Wired MAY 4, 2012 - by Geeta Dayal


In his new book Fear Of Music, Jonathan Lethem delivers an impassioned, hilarious and unabashedly personal take on the classic Talking Heads album of the same name.

"Fear Of Music took me at an age when I had very few defenses," Lethem said in an interview with Wired.

He first encountered the album when it was released in 1979 and he was a teenager growing up in Brooklyn, New York. In Lethem's view, the Talking Heads were "able to encompass the different meanings of the city - the dirty and dangerous parts of it, its allure, its pretensions, its sheer smartness and arrogance."

The album proves to be an interesting topic for Lethem, who's known for his best-selling novels Motherless Brooklyn, The Fortress Of Solitude and Chronic City. Film and comic books have also figured heavily into his career: In a 2007 collaboration with Marvel Comics, Lethem revived the character Omega The Unknown in a ten-issue series; in 2010, he wrote a short book based on the classic John Carpenter sci-fi horror movie They Live.

The Talking Heads album Lethem tackles in Fear Of Music was so important to him, for so many decades, that he felt a sort of paralysis. It took six solid months of writing - and nearly four years of not writing - to finish the slender volume, which is the latest installment in the Continuum 33⅓ series of music books.

"It's just hard to write about music - you know the feeling, I'm sure," Lethem said. "It's much harder for me than writing about a book or a film... They're much more accessible to my normal set of tools - a narrative, characters, dialog and scenes."

In Lethem's book, Brian Eno - who worked closely with the Talking Heads, and was credited as producer on Fear Of Music - is a spectral presence who makes brief, mysterious cameo appearances. (I wrote the 33⅓ book on Eno's 1975 album, Another Green World.)

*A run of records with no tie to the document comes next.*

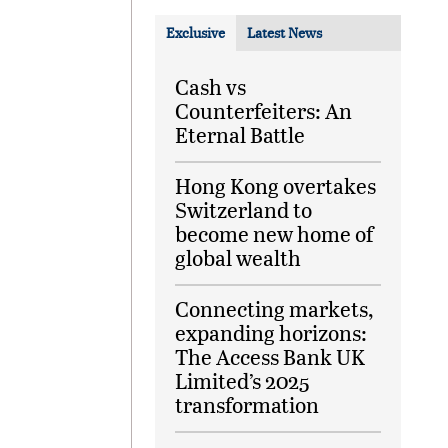
Exclusive
Latest News
Cash vs
Counterfeiters: An
Eternal Battle
Hong Kong overtakes
Switzerland to
become new home of
global wealth
Connecting markets,
expanding horizons:
The Access Bank UK
Limited’s 2025
transformation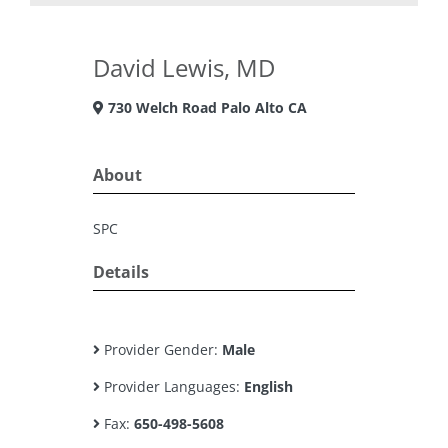
David Lewis, MD
730 Welch Road Palo Alto CA
About
SPC
Details
Provider Gender:
Male
Provider Languages:
English
Fax:
650-498-5608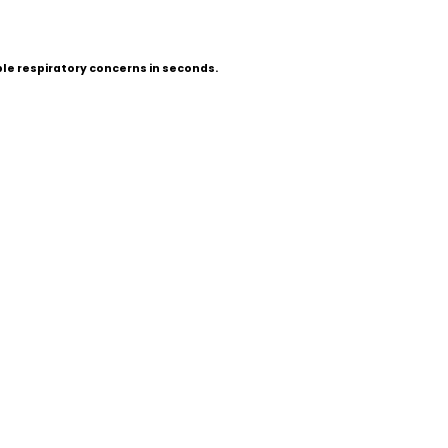
le respiratory concerns in seconds.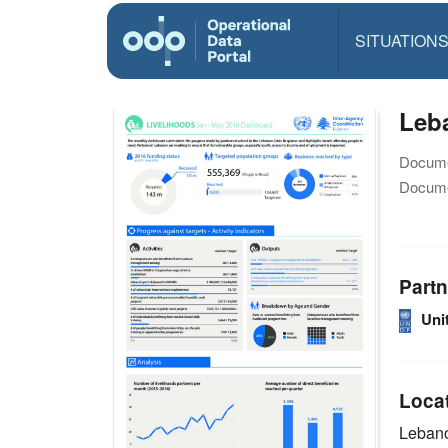
SITUATION
Leba
Docume
Docume
Partn
Uni
Loca
Leban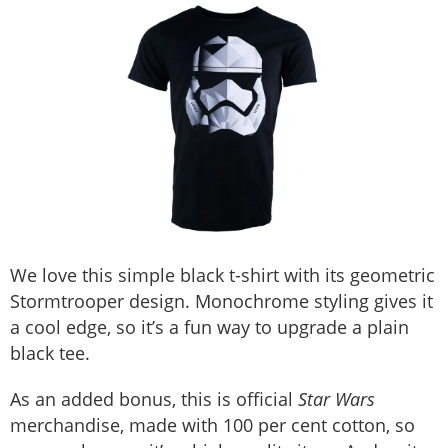
We love this simple black t-shirt with its geometric
Stormtrooper design. Monochrome styling gives it
a cool edge, so it’s a fun way to upgrade a plain
black tee.
As an added bonus, this is official
Star Wars
merchandise, made with 100 per cent cotton, so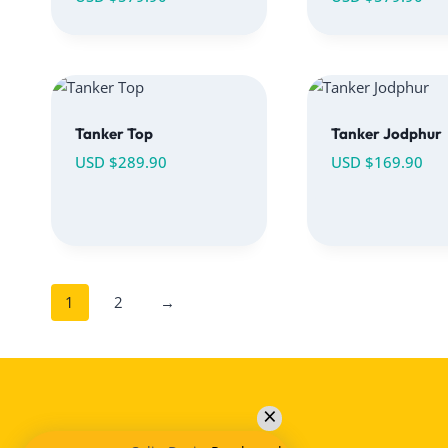
Tanker Top
Tanker Jodphur
USD $
289.90
USD $
169.90
1
2
→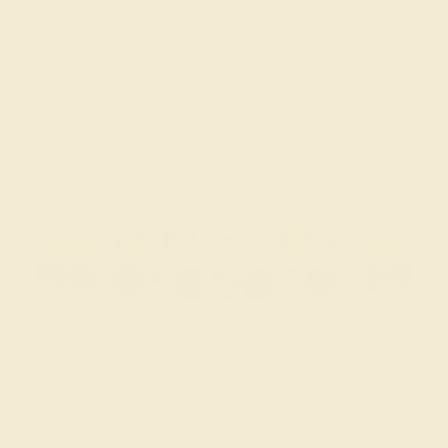
Sale ends in
01
d
07
h
57
m
56
s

Lethem chose not to take a journalistic approach with Fear Of Music; there are no interviews with the band members, Eno or anyone else involved in the album's creation. "I didn't want this to be a kind of post-mortem reconstruction," Lethem said. "I wanted the entire record to spring from my encounter with it - the tangle of ideas that continued to stick from that experience."

The core characters in Lethem's book are the band's four members. "What I was arguing for was the sanctity of the foursome," Lethem said. "The collaborative unit of more or less equal parts."

Fear Of Music, Lethem said, turned out to be "really slippery" as a subject. The album seemed to raise more questions than it answered.

"Is it the band? Is it Eno? Is it David Byrne? Is it 1979? Is it punk?" Lethem said. "I'm still really interested in unearthing, excavating in that book the feeling of that band, and what they signified. Even the dress and the haircuts and the weird clarity of the song titles, and the arty minimalism of their album designs - all of this seemed to be saying something."

Lethem's passion for the group comes through forcefully in his writing. "Talking Heads were the definitive New York rock band," Lethem declares in the book. "Manhattan band, if you want to give the outer boroughs to The Ramones." Later, he writes, "The violence of my identification with Fear Of Music remains durably interesting to me even after I debunk it by shifting into this bland generational perspective, even after I admit it really isn't violence, except in a there's a war in my mind kind of way."

For his book on They Live, Lethem took a more meticulous approach, spending a lot of time reading up on director John Carpenter.

"I sort of studied to write that book," Lethem said. "I realized I didn't want to study with Fear Of Music... I was going to let myself go into a more subjective and poetical lexicon, basically. It was almost like I got my scholarship jones taken care of with They Live and I could be an unembarrassed non-scholar for Talking Heads - which is a more personal item for me, just because of when it enters my life."

Lethem's fascination with Talking Heads front man David Byrne, in particular, becomes increasingly clear as the book unfolds.

"You start to see the level at which the subjects in the early song lyrics, the first three records, seem like a series of really exciting, really vibrant coping mechanisms for a fearful and conflicted personality," Lethem said. "He's able to make fun of that, make it into a characte... I find it very arresting, and something I could identify with. It also seems very versatile, like a set of glasses you can put on and not only look through, but think through."

Lethem said he had run into Byrne a few times at parties, but had never thought of interviewing him or the other band members. "Generally, I have typical novelists' enthrallment with my own version of every story," Lethem joked. "I think I liked best the idea that I was going to write about the album, and to a lesser extent the band that made the album - but those people don't exist anymore."

The concept of a cohesive album doesn't really exist in the same way it did then, either.

"In 1979, you had an album - a very discrete, definite artistic statement," Lethem noted, almost wistfully. "This number of tracks, with no bonus tracks. Two sides. A cover. It really was an artifact, which had very definite artistic choices that were required. That weren't elastic, or just an option. They were a form that people worked within, like a sonnet or something. That was something that the Talking Heads seemed extremely engaged with... It was a project, at every level."